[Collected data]

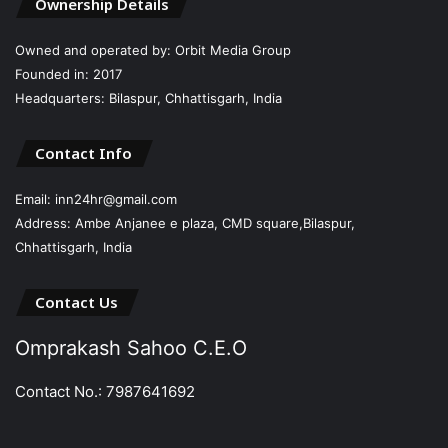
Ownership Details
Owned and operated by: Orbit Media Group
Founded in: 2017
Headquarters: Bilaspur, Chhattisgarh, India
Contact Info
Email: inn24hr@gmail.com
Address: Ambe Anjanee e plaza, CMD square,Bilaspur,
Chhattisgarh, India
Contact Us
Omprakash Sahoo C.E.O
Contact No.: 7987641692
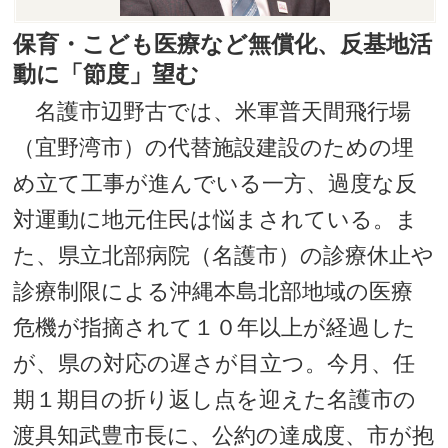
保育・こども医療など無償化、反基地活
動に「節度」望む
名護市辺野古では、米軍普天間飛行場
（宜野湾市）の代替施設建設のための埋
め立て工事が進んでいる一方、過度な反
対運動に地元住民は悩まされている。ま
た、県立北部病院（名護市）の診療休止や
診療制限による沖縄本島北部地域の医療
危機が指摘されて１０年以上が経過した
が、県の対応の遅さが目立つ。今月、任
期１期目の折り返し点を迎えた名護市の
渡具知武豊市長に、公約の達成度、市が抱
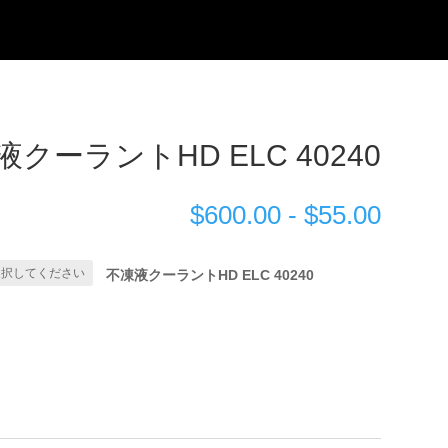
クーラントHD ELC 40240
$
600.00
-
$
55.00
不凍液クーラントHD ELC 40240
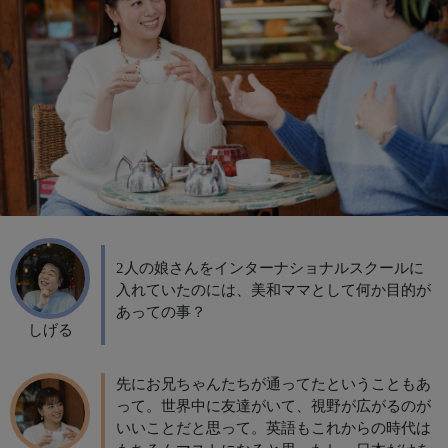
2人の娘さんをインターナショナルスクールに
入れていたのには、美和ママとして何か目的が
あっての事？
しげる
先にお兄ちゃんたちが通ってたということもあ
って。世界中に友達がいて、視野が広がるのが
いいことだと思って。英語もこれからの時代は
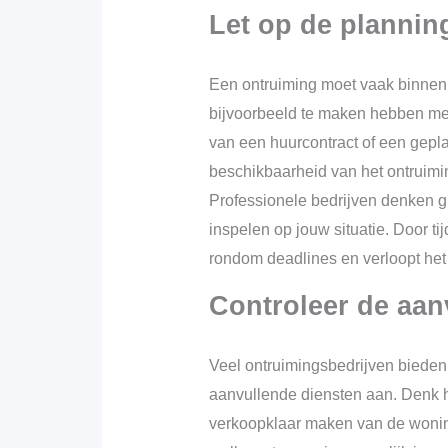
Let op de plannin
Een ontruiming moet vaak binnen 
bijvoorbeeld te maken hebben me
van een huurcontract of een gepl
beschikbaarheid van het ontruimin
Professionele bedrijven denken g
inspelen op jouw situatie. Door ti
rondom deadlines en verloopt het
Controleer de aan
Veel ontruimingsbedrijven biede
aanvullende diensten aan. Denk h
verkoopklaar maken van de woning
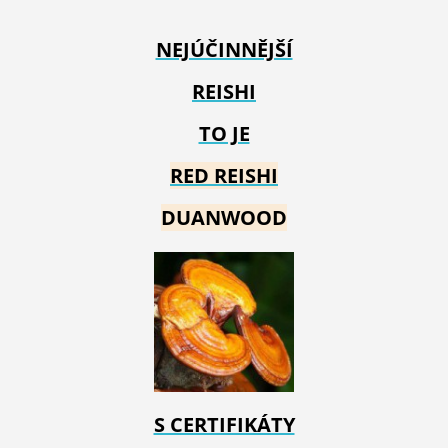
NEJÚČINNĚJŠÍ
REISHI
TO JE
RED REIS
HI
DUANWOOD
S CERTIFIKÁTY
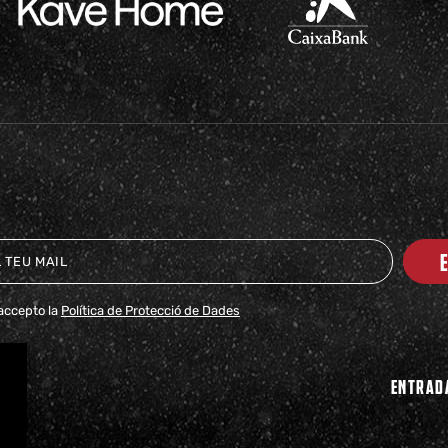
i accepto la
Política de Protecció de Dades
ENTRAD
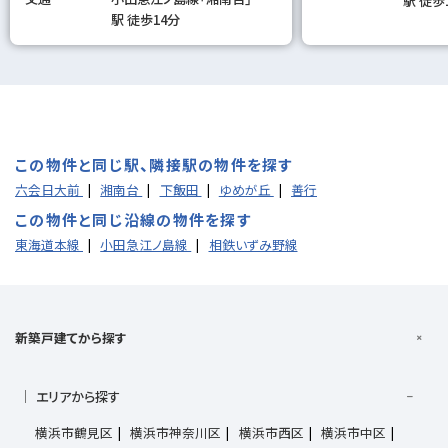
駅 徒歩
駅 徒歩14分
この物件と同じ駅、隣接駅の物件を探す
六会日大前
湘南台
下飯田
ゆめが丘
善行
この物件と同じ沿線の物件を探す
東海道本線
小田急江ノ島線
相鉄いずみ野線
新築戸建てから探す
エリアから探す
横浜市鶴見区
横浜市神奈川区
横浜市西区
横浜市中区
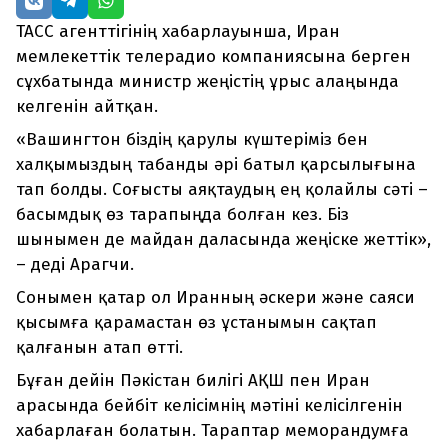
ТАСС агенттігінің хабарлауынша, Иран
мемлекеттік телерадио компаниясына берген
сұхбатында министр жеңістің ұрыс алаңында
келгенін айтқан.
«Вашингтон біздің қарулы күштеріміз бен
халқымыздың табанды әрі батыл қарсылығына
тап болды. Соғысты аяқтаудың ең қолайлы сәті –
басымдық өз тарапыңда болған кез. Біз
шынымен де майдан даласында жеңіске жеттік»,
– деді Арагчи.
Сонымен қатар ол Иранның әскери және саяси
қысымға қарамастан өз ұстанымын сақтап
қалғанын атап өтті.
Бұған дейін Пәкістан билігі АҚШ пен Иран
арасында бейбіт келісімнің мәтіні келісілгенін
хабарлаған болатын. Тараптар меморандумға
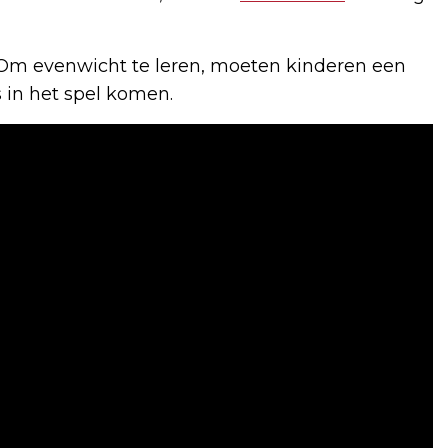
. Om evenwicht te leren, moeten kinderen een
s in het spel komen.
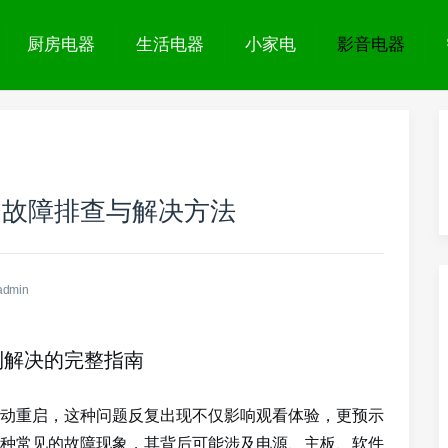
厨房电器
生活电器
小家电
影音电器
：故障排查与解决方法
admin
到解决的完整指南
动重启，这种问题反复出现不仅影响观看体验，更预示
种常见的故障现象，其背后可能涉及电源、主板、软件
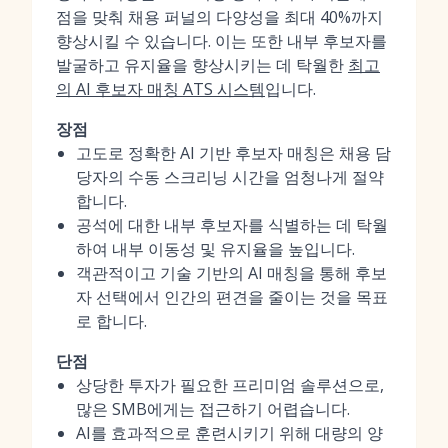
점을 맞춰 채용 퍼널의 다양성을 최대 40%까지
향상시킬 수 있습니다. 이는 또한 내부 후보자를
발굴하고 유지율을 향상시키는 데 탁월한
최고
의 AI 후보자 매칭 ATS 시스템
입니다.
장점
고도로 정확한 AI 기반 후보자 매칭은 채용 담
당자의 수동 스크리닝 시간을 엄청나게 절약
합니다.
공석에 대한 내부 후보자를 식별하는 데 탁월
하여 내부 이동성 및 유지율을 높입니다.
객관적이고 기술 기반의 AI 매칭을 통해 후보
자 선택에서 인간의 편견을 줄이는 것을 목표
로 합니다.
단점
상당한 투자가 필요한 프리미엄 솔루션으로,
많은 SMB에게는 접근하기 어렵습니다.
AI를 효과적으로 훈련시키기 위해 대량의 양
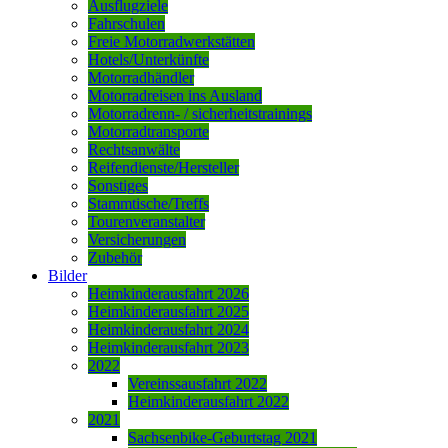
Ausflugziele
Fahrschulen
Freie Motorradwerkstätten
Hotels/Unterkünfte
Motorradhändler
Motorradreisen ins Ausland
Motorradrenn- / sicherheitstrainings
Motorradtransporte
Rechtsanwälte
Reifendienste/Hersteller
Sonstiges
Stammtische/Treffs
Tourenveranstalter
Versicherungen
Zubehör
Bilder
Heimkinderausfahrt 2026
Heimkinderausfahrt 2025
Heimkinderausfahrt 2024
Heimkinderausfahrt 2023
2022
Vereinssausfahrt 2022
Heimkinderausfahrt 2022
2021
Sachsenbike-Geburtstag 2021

* REQUIREMENT *
What is wanted is an exact copy of the lines above from the one containing "Contact No.: 7987641692" through the one containing "不凍液クーラントHD ELC 40240", with no pictures in it.

* EXPECTED OUTPUT *
Contact No.: 7987641692
保育・こども医療など無償化、反基地活
動に「節度」望む
名護市辺野古では、米軍普天間飛行場
（宜野湾市）の代替施設建設のための埋
め立て工事が進んでいる一方、過度な反
対運動に地元住民は悩まされている。ま
た、県立北部病院（名護市）の診療休止や
診療制限による沖縄本島北部地域の医療
危機が指摘されて１０年以上が経過した
が、県の対応の遅さが目立つ。今月、任
期１期目の折り返し点を迎えた名護市の
渡具知武豊市長に、公約の達成度、市が抱
クーラントHD ELC 40240
$
600.00
-
$
55.00
不凍液クーラントHD ELC 40240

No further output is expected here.